Basic Maps Aid Story Tellers
With a basic map and descriptive narrative about a few key setting features, stories within your imaginary world can begin to be developed. If you are writing a novel, for instance, your main story line will probably include many lesser stories within it. In the tiny bit of information shown above, we can determine what might be an interesting story to tell people that will be experiencing this world for the first time. We have some information. Let's examine what we could do with it.
- The village itself would be populated by farmers and merchants. Maybe there is an interesting boatman that occasionally provides ferry rides across the river to the mountain pass. The river itself could be further described, and might provide an environment for fishermen, or even ships.
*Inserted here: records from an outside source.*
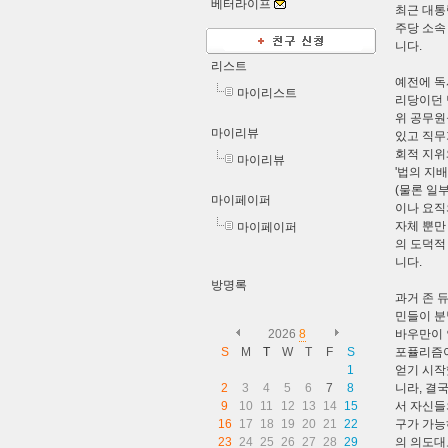
베터라이프
최근 대통
주당 소속
니다.
리스트
예전에 독
마이리스트
리당이던 
위 공무원
마이리뷰
있고 직무
회적 지위
마이리뷰
'법의 지
(물론 일
마이페이퍼
이나 요직
자체 뿐만
마이페이퍼
의 도덕적
니다.
방명록
과거 존 
민들이 분
2026
8
바우만이 
S
M
T
W
T
F
S
포퓰리즘이
1
얻기 시작
2
3
4
5
6
7
8
니라, 결
9
10
11
12
13
14
15
서 자신들
16
17
18
19
20
21
22
구가 가능
23
24
25
26
27
28
29
의 의도대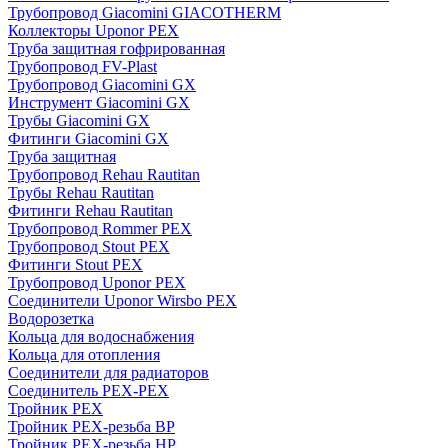
Трубопровод Giacomini GIACOTHERM
Коллекторы Uponor PEX
Труба защитная гофрированная
Трубопровод FV-Plast
Трубопровод Giacomini GX
Инструмент Giacomini GX
Трубы Giacomini GX
Фитинги Giacomini GX
Труба защитная
Трубопровод Rehau Rautitan
Трубы Rehau Rautitan
Фитинги Rehau Rautitan
Трубопровод Rommer PEX
Трубопровод Stout PEX
Фитинги Stout PEX
Трубопровод Uponor PEX
Соединители Uponor Wirsbo PEX
Водорозетка
Кольца для водоснабжения
Кольца для отопления
Соединители для радиаторов
Соединитель PEX-PEX
Тройник PEX
Тройник PEX-резьба ВР
Тройник PEX-резьба НР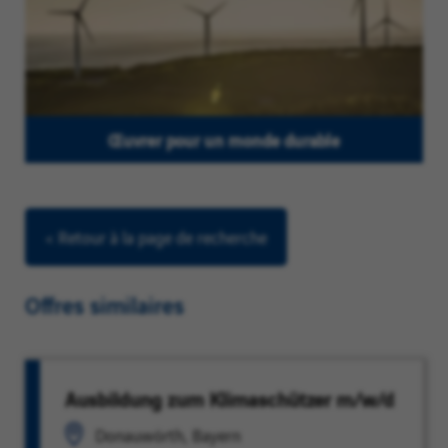
Œuvrer pour un monde durable
< Retour à la page de recherche
Offres similaires
Ausbildung zum Klimaschützer m/w/d
Donauwörth, Bayern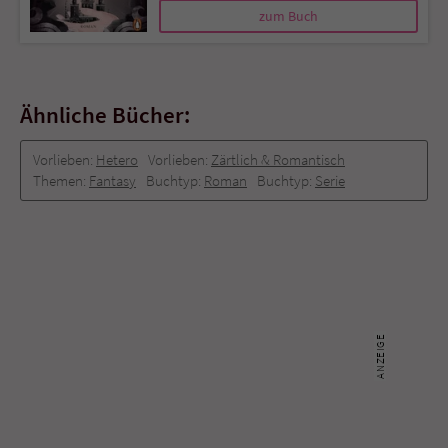
zum Buch
Ähnliche Bücher:
Vorlieben:
Hetero
Vorlieben:
Zärtlich & Romantisch
Themen:
Fantasy
Buchtyp:
Roman
Buchtyp:
Serie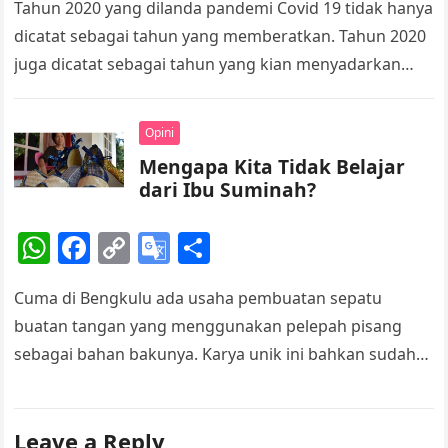
Tahun 2020 yang dilanda pandemi Covid 19 tidak hanya
at
c
p
o
ar
dicatat sebagai tahun yang memberatkan. Tahun 2020
s
e
y
gl
e
juga dicatat sebagai tahun yang kian menyadarkan
A
b
Li
e
bahwa dampak kerusakan lingkungan…
p
o
n
Tr
Opini
p
o
k
a
Mengapa Kita Tidak Belajar
k
n
dari Ibu Suminah?
sl
at
W
F
C
G
S
e
h
a
o
o
h
Cuma di Bengkulu ada usaha pembuatan sepatu
at
c
p
o
ar
buatan tangan yang menggunakan pelepah pisang
s
e
y
gl
e
sebagai bahan bakunya. Karya unik ini bahkan sudah
A
b
Li
e
merambah Eropa dan China. Sepatu ini dianggap
p
o
n
Tr
sebuah produk yang berwawasan lingkungan dan lahir
p
o
k
a
Leave a Reply
dari seorang perempuan yang cuma hendak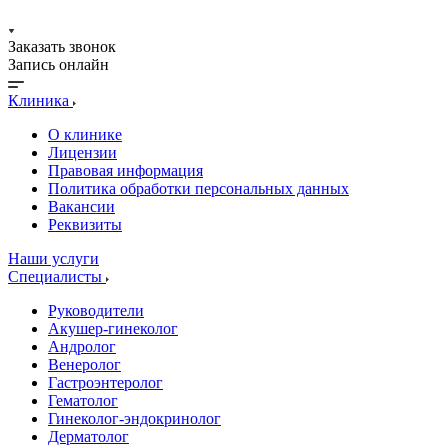
Заказать звонок
Запись онлайн
Клиника
О клинике
Лицензии
Правовая информация
Политика обработки персональных данных
Вакансии
Реквизиты
Наши услуги
Специалисты
Руководители
Акушер-гинеколог
Андролог
Венеролог
Гастроэнтеролог
Гематолог
Гинеколог-эндокринолог
Дерматолог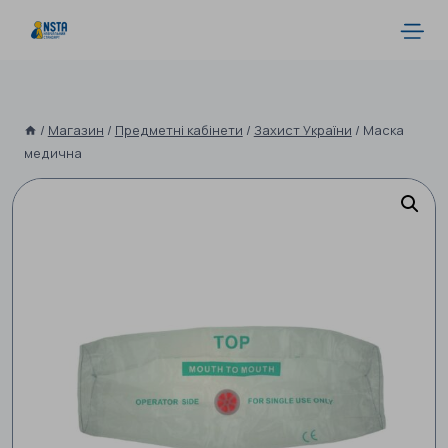
/
Магазин
/
Предметні кабінети
/
Захист України
/
Маска
медична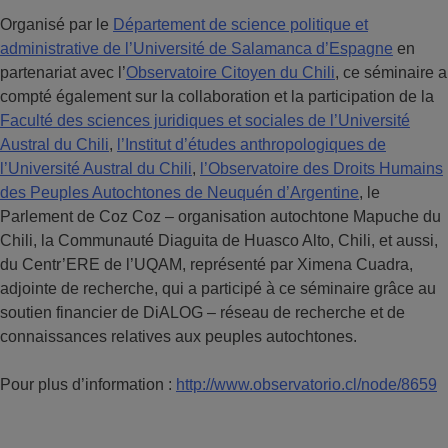
Organisé par le
Département de science politique et
administrative de l’Université de Salamanca d’Espagne
en
partenariat avec l’
Observatoire Citoyen du Chili
, ce séminaire a
compté également sur la collaboration et la participation de la
Faculté des sciences juridiques et sociales de l’Université
Austral du Chili
,
l’Institut d’études anthropologiques de
l’Université Austral du Chili
,
l’Observatoire des Droits Humains
des Peuples Autochtones de Neuquén d’Argentine
, le
Parlement de Coz Coz – organisation autochtone Mapuche du
Chili, la Communauté Diaguita de Huasco Alto, Chili, et aussi,
du Centr’ERE de l’UQAM, représenté par Ximena Cuadra,
adjointe de recherche, qui a participé à ce séminaire grâce au
soutien financier de DiALOG – réseau de recherche et de
connaissances relatives aux peuples autochtones.
Pour plus d’information :
http://www.observatorio.cl/node/8659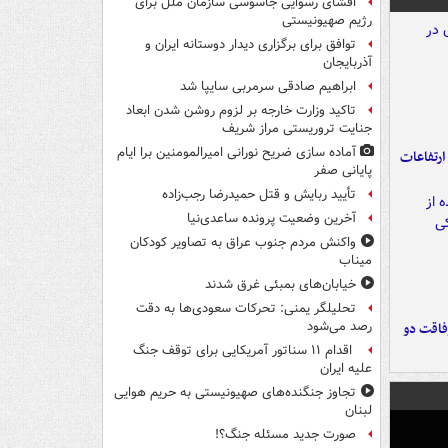
افشای رسوایی جاسوسی سازمان ملل برای
رژیم صهیونیستی
توافق برای برگزاری دیدار دوستانه ایران و
آذربایجان
ابراهیم صادقی سرمربی سایپا شد
تاکید وزارت خارجه بر لزوم روشن شدن ابعاد
جنایت تروریستی مراز شریف
آماده سازی ضریح نورانی امیرالمومنین برا ایام
ارتفاعات
پایانی صفر
تأیید ربایش و قتل حمیدرضا رجب‌زاده
آخرین وضعیت پرونده ساعدی‌نیا
واکنش مردم جنوب عراق به تصاویر کودکان
میناب
خیابان‌های بمبئی غرق شدند
تحلیلگر یمنی: تحرکات سعودی‌ها به دقت
رصد می‌شود
فاقت دو
اقدام ۱۱ سناتور آمریکایی برای توقف جنگ
علیه ایران
تجاوز جنگنده‌های صهیونیستی به حریم هوایی
لبنان
صورت جدید مسئله جنگ؟!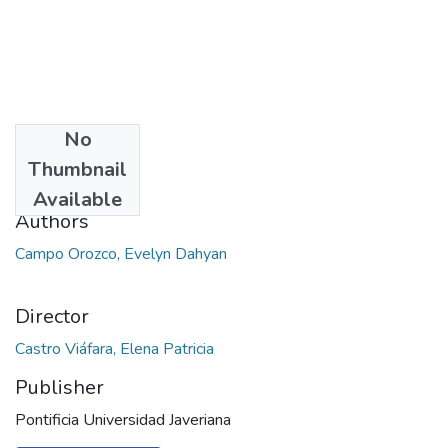
No
Date
Thumbnail
2017
Available
Authors
Campo Orozco, Evelyn Dahyan
Director
Castro Viáfara, Elena Patricia
Publisher
Pontificia Universidad Javeriana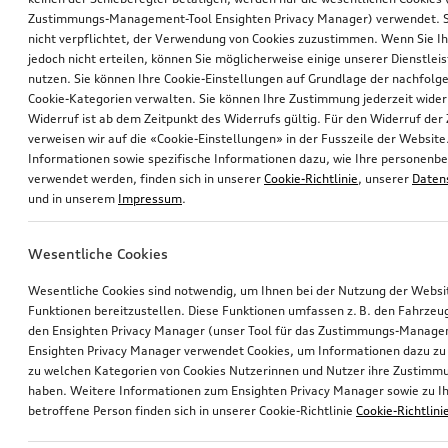
Zustimmungs-Management-Tool Ensighten Privacy Manager) verwendet. Si
nicht verpflichtet, der Verwendung von Cookies zuzustimmen. Wenn Sie 
jedoch nicht erteilen, können Sie möglicherweise einige unserer Dienstlei
nutzen. Sie können Ihre Cookie-Einstellungen auf Grundlage der nachfolg
Cookie-Kategorien verwalten. Sie können Ihre Zustimmung jederzeit wider
Widerruf ist ab dem Zeitpunkt des Widerrufs gültig. Für den Widerruf de
verweisen wir auf die «Cookie-Einstellungen» in der Fusszeile der Website
Informationen sowie spezifische Informationen dazu, wie Ihre personen
verwendet werden, finden sich in unserer
Cookie-Richtlinie
, unserer
Daten
und in unserem
Impressum
.
Wesentliche Cookies
Wesentliche Cookies sind notwendig, um Ihnen bei der Nutzung der Webs
Funktionen bereitzustellen. Diese Funktionen umfassen z. B. den Fahrzeu
den Ensighten Privacy Manager (unser Tool für das Zustimmungs-Manage
Ensighten Privacy Manager verwendet Cookies, um Informationen dazu zu 
zu welchen Kategorien von Cookies Nutzerinnen und Nutzer ihre Zustim
haben. Weitere Informationen zum Ensighten Privacy Manager sowie zu Ih
betroffene Person finden sich in unserer Cookie-Richtlinie
Cookie-Richtlini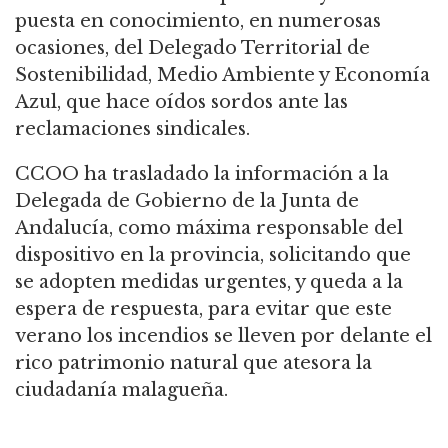
puesta en conocimiento, en numerosas
ocasiones, del Delegado Territorial de
Sostenibilidad, Medio Ambiente y Economía
Azul, que hace oídos sordos ante las
reclamaciones sindicales.
CCOO ha trasladado la información a la
Delegada de Gobierno de la Junta de
Andalucía, como máxima responsable del
dispositivo en la provincia, solicitando que
se adopten medidas urgentes, y queda a la
espera de respuesta, para evitar que este
verano los incendios se lleven por delante el
rico patrimonio natural que atesora la
ciudadanía malagueña.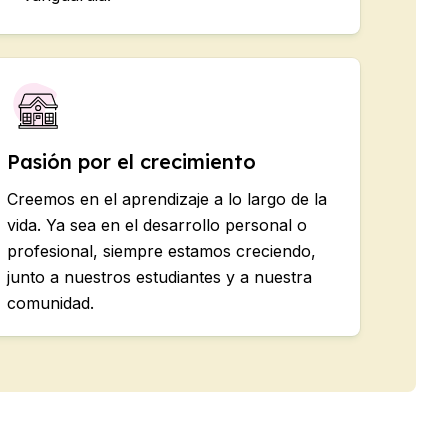
Pasión por el crecimiento
Creemos en el aprendizaje a lo largo de la
vida. Ya sea en el desarrollo personal o
profesional, siempre estamos creciendo,
junto a nuestros estudiantes y a nuestra
comunidad.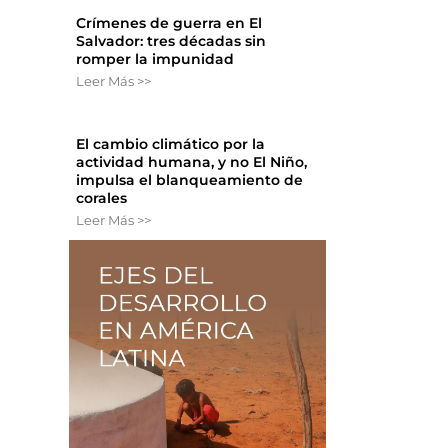
Crímenes de guerra en El
Salvador: tres décadas sin
romper la impunidad
Leer Más >>
El cambio climático por la
actividad humana, y no El Niño,
impulsa el blanqueamiento de
corales
Leer Más >>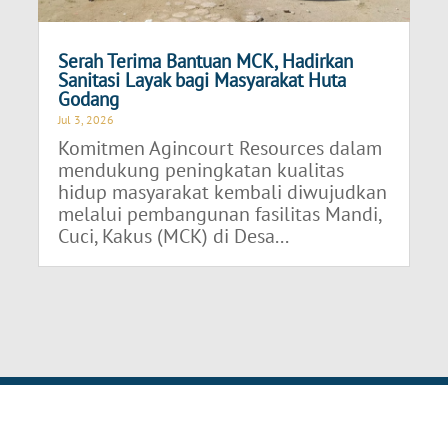
Serah Terima Bantuan MCK, Hadirkan
Sanitasi Layak bagi Masyarakat Huta
Godang
Jul 3, 2026
Komitmen Agincourt Resources dalam
mendukung peningkatan kualitas
hidup masyarakat kembali diwujudkan
melalui pembangunan fasilitas Mandi,
Cuci, Kakus (MCK) di Desa...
Should we keep it a village or make it a city? There would be few people to encounter, and there isn't normally anything exciting happening, other than what you would find in a typical farming community.
- Barbarian undead sound like a real possibility for the Pass. Should we have them wander into Dobbner's Fork, or should we have them encountered while our hero(es) travel through the mountains? Bandits would seem likely encounters there. A hidden lair of some powerful creature could easily be hidden there since it is rarely traversed. There are possibilities for good story lines within a brief descriptive setting narrative and a visual tool, such as our map.
- Answer some of the questions asked by the descriptions. Knowing the answer to 'Why are the barbarians gone?', could seriously aid you in your effort to tell your story.
There are many other ways to begin your story. Maybe you're one of those rare talents that just sits down at the keyboard and the story flows. The advice given here is basically to break down larger work - the story being written in one's imagination - into smaller works, and then build them back up - the actual story, physically written. You'll find that your story makes more sense and paints a better picture by knowing details about your world before writing the finer details of what is to happen in it. Give depth to the people and places in your story and you will have written something that people have always loved - a good tale.